Before moving into the analysis of the use of the topos of divine testimony in ancient narratives, including Luke-Acts, it is important to return to the work of W. Wuellner.210 Wuellner argues that the choice of topoi by ancient authors from which they built their arguments was a culturally-conditioned process and was determined by the rhetorical situations they faced.211 Therefore, given first-century culture, a culture which is dominated by the concept of gods who are intimately involved in the lives of human beings and who communicate their pleasure and displeasure through various methods, it is easy to understand why a speaker or author in the first century would select the topos of divine testimony as evidence of what that person is trying to prove.

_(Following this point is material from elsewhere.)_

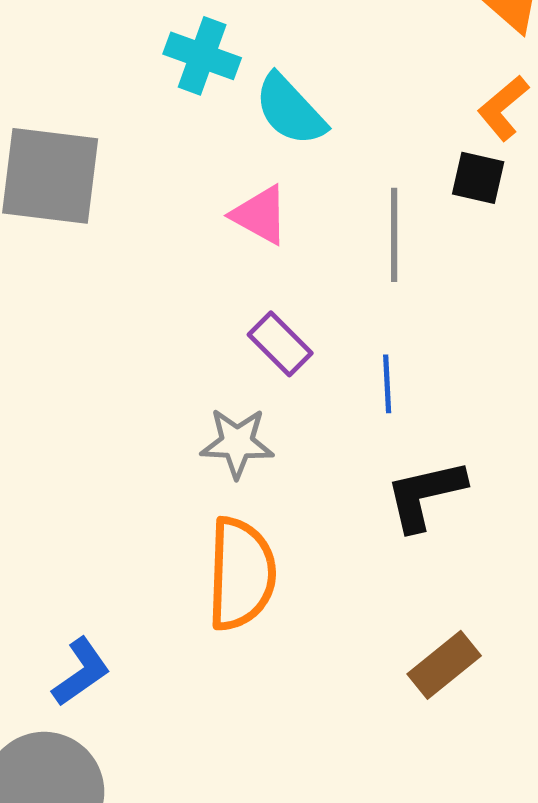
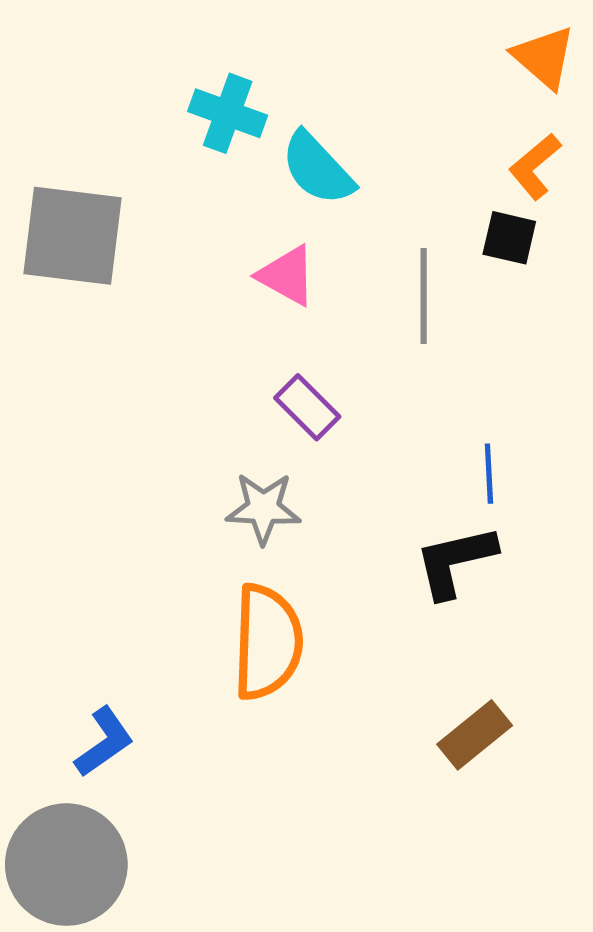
blue line: (387, 384) -> (489, 474), moved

In sum, in this chapter I first addressed how the term topos is currently being applied to NT studies. The conclusions from this study were that the term topos, when applied to NT studies, is somewhat polyvalent. It can refer to a line of argumentation, literary themes, or moral topoi that receive extensive treatment in philosophical treatises, categories that overlap to some degree. I then surveyed the ancient rhetoricians in order to ascertain their definitions of topos/locus. I have shown that one possible definition for topos is a source of proofs from which an orator can draw in order to bring evidence in a forensic or deliberative speech. In the Latin rhetoricians, and particularly in Cicero, there is a strong emphasis on legal applications of topoi and the use of rhetoric in service to the State. My argument here is that this particular definition is underrepresented in NT studies involving rhetoric and topoi.
I then moved to a particular topos described in many rhetorical writings, the external topos of divine testimony, which receives its fullest explanation in Cicero’s Topica. Through many examples I demonstrated that the testimony of the gods, which occurs through various means, was widely applied in ancient speeches and treatises when arguing a case or seeking to persuade an audience. Specifically, orators often applied this form of testimony in order to praise one’s client, or, conversely, to denigrate an opponent. Likewise, the testimony of the gods was used to demonstrate the gods’ support or lack thereof for a potential course of action. Finally, I argued that ancient audiences would have perceived this particular form of evidence as extremely persuasive.
Given this position, the next task is to examine Luke-Acts and other similar extra-biblical works in order to investigate if and how the topos of divine testimony is applied in these more narrative genres. In the next four chapters of this study, I will attempt to demonstrate that the topos of divine testimony was used rhetorically by ancient authors of narratives, including histories and biographies, in order to praise and denigrate characters, and to convince readers of the validity or inconsistency of a particular course of action.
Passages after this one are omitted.